(DATA TO PROCESS begins)

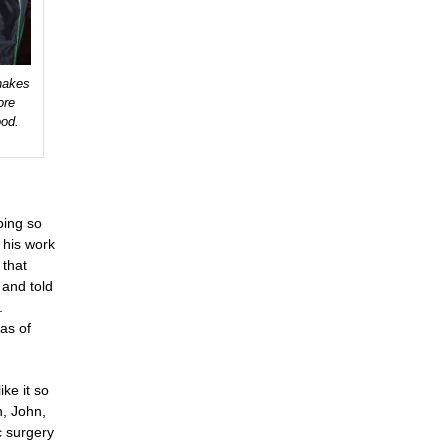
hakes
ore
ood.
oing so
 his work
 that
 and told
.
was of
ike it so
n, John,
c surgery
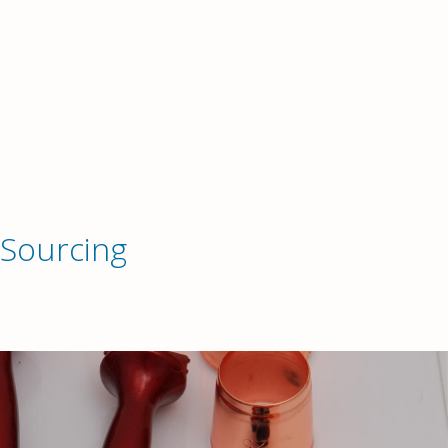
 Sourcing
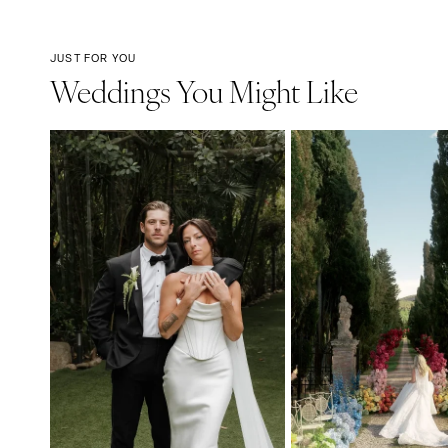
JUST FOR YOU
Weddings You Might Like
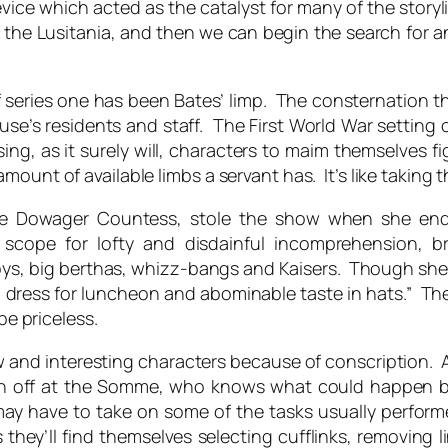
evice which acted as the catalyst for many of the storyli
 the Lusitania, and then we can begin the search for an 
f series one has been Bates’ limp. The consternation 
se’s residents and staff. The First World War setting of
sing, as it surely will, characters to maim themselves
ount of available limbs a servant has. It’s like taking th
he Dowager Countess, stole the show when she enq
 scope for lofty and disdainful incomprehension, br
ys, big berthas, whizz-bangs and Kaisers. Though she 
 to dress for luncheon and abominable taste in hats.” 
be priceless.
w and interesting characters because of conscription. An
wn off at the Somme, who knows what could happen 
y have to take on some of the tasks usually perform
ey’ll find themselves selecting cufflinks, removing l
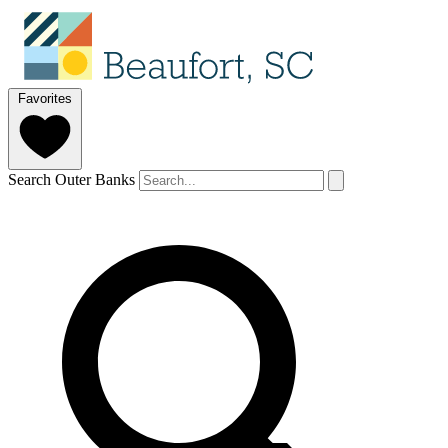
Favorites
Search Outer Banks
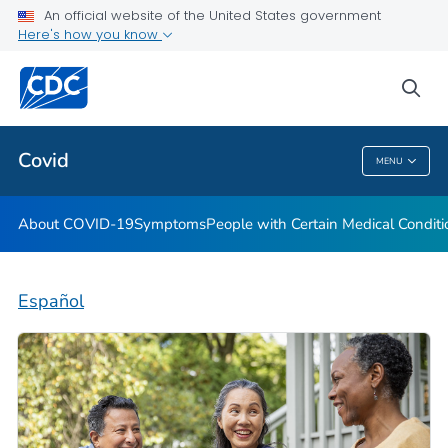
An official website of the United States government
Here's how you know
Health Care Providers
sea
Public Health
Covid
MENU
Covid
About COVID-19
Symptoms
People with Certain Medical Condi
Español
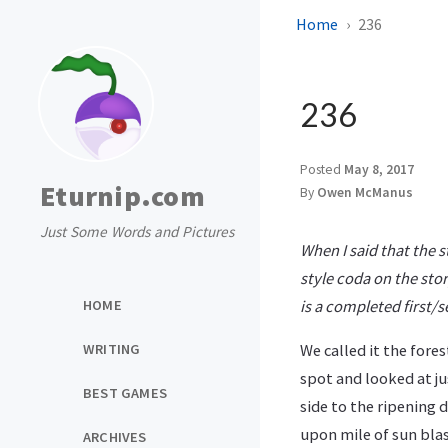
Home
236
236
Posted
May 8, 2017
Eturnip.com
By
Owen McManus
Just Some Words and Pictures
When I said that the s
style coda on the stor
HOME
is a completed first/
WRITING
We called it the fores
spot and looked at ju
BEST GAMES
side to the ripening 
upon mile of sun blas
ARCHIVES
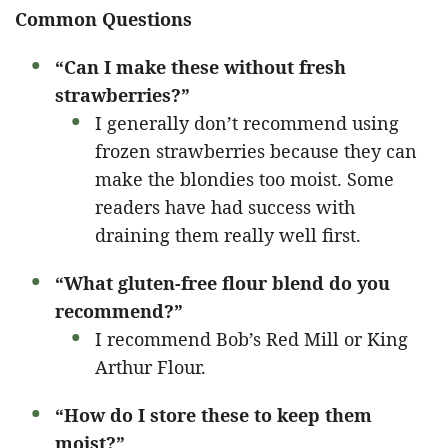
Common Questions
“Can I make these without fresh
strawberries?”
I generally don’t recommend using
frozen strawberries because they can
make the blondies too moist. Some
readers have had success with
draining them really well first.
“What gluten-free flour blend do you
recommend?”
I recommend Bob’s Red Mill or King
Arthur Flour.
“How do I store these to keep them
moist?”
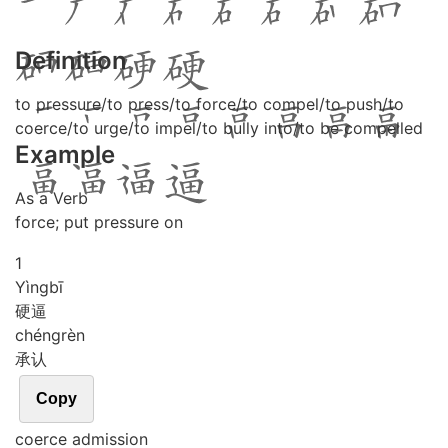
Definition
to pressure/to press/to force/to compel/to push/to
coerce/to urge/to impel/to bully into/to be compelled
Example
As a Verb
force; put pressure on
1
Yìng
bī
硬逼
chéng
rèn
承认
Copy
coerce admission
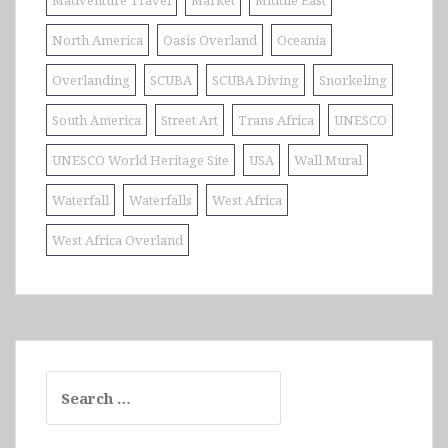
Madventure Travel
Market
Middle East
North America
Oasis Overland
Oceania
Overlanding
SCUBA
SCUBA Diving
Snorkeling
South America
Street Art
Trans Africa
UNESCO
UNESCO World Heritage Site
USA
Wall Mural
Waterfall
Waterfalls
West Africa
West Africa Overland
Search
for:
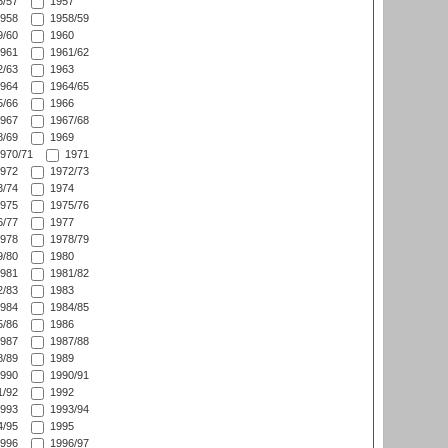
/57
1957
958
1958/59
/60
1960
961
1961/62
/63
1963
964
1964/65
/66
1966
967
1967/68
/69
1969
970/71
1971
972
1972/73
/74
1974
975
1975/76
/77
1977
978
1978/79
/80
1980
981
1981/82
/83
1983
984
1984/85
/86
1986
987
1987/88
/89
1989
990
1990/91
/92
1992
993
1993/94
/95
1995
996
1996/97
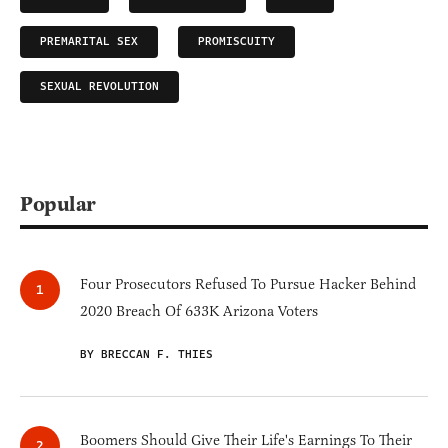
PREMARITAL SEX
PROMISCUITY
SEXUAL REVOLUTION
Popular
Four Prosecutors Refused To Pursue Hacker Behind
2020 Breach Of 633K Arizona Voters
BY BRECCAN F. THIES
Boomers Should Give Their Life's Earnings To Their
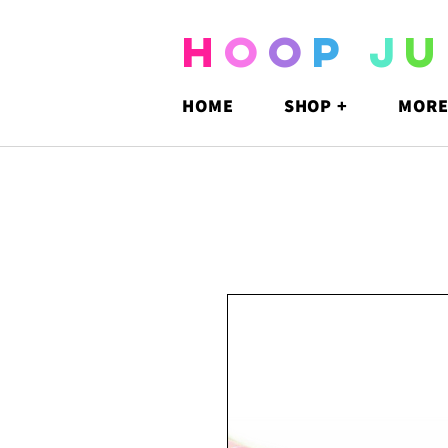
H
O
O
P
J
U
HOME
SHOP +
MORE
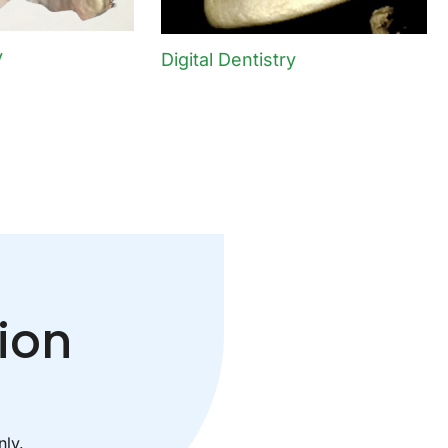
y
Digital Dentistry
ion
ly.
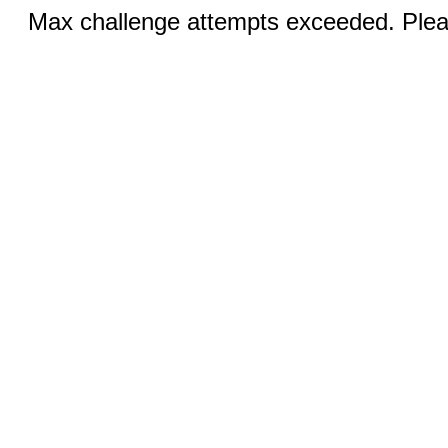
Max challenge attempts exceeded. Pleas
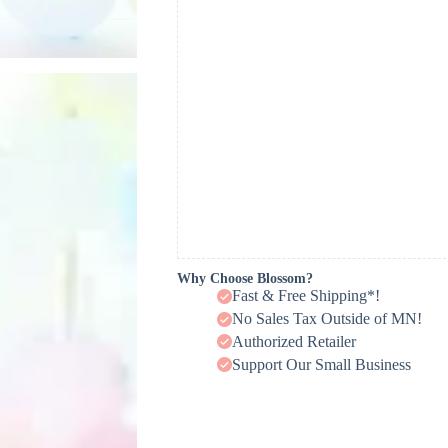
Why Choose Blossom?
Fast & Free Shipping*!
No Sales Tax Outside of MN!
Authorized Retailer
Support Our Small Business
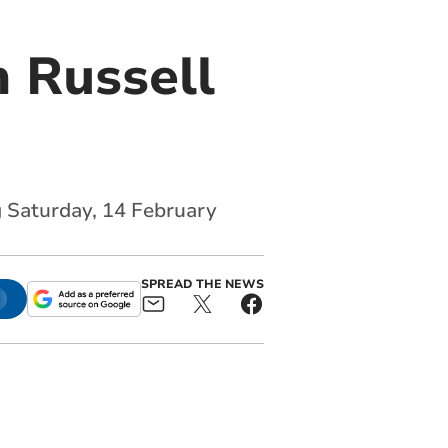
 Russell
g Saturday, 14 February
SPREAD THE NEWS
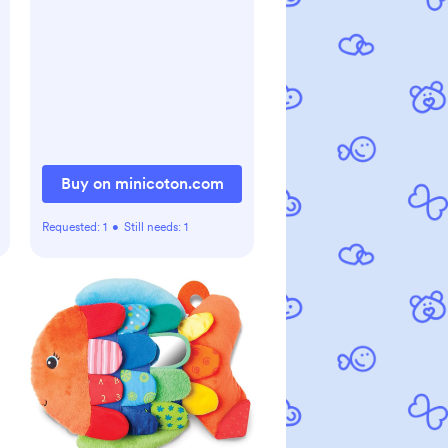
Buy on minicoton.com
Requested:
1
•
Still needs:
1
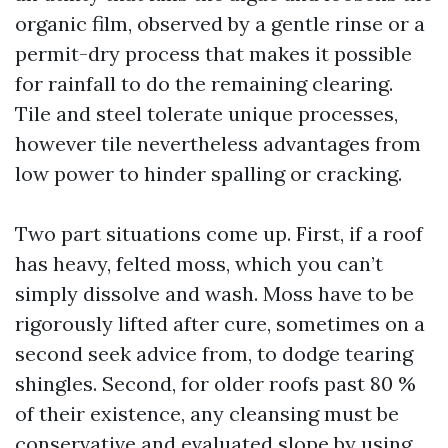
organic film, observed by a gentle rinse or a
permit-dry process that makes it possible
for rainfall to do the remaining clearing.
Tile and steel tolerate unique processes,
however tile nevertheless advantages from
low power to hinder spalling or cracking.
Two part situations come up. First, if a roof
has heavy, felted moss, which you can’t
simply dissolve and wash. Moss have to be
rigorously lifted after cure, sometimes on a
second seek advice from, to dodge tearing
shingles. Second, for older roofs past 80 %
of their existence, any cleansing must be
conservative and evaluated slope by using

(DATA TO PROCESS ends)

* EXERCISE BRIEF *
Lines from the entries that contain the string "themselves" must be found and copied.

* ANSWER AREA *
sing, as it surely will, characters to maim themselves
ey’ll find themselves selecting cufflinks, removing l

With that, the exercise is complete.